» Assignment: Would you reproduce every record exactly, leaving out the pictures?

* * *

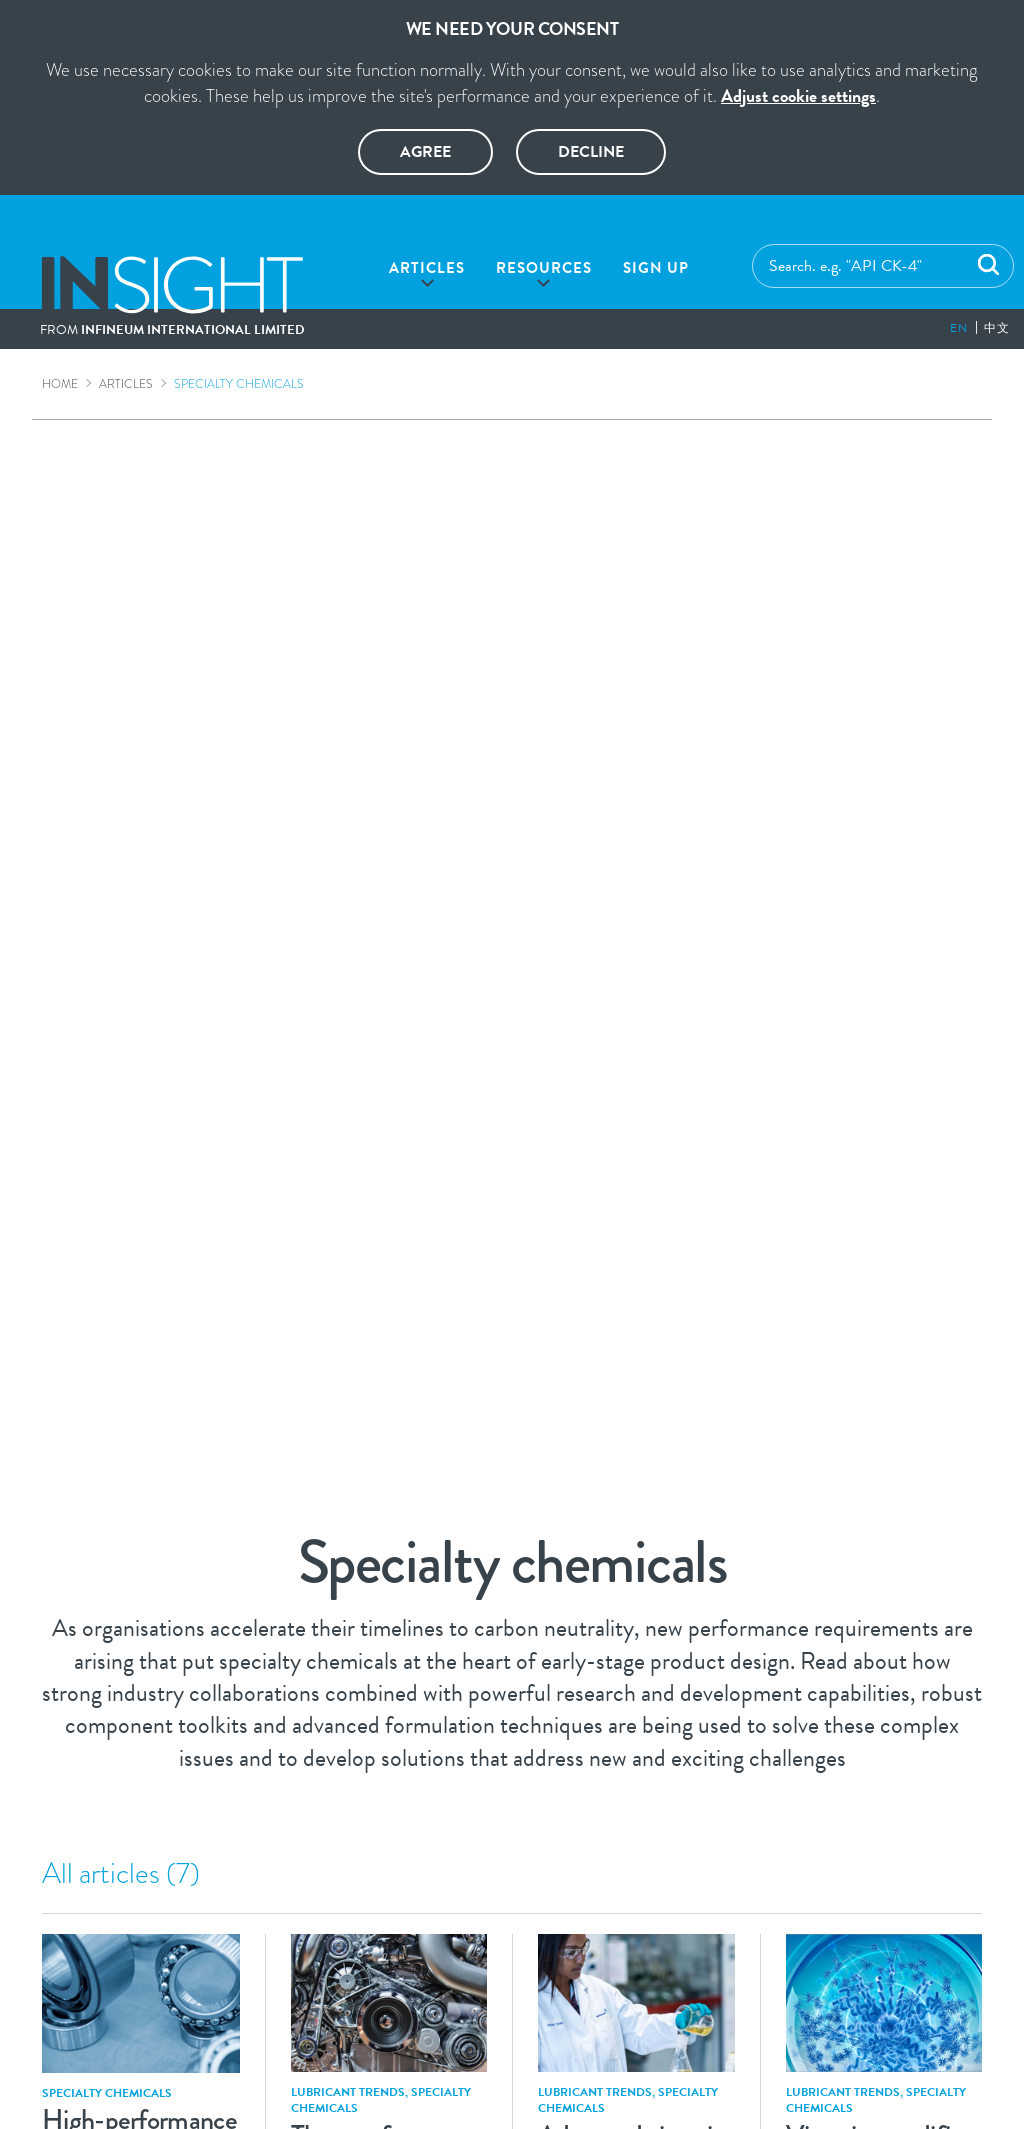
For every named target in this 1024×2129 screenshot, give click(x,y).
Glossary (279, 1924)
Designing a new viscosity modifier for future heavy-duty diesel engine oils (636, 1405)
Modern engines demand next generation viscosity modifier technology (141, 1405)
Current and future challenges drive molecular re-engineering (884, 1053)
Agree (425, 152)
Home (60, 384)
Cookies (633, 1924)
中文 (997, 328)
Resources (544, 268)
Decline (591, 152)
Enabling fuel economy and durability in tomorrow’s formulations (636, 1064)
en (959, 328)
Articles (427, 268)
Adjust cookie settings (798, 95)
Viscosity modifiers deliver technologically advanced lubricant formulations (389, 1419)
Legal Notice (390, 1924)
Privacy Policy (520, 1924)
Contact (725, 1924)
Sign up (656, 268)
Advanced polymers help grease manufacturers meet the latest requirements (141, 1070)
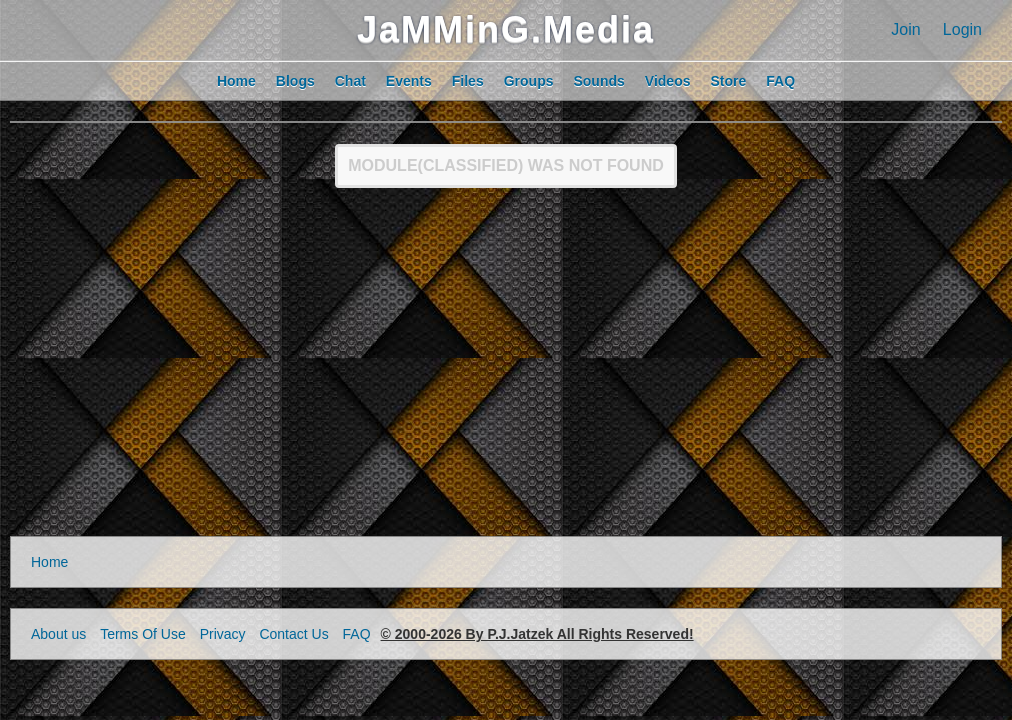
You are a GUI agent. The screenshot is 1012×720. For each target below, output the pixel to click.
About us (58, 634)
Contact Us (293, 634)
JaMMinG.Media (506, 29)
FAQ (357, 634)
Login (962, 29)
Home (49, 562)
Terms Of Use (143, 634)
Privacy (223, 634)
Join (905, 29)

* * *

» Solved exercise:
For every named target in this 1024×2129 screenshot, give click(x,y).
Glossary (279, 1924)
Designing a new viscosity modifier for future heavy-duty diesel engine oils (636, 1405)
Modern engines demand next generation viscosity modifier technology (141, 1405)
Current and future challenges drive molecular re-engineering (884, 1053)
Agree (425, 152)
Home (60, 384)
Cookies (633, 1924)
中文 (997, 328)
Resources (544, 268)
Decline (591, 152)
Enabling fuel economy and durability in tomorrow’s formulations (636, 1064)
en (959, 328)
Articles (427, 268)
Adjust cookie settings (798, 95)
Viscosity modifiers deliver technologically advanced lubricant formulations (389, 1419)
Legal Notice (390, 1924)
Privacy Policy (520, 1924)
Contact (725, 1924)
Sign up (656, 268)
Advanced polymers help grease manufacturers meet the latest requirements (141, 1070)
You are a GUI agent. The screenshot is 1012×720. For each target below, output the pixel to click.
About us (58, 634)
Contact Us (293, 634)
JaMMinG.Media (506, 29)
FAQ (357, 634)
Login (962, 29)
Home (49, 562)
Terms Of Use (143, 634)
Privacy (223, 634)
Join (905, 29)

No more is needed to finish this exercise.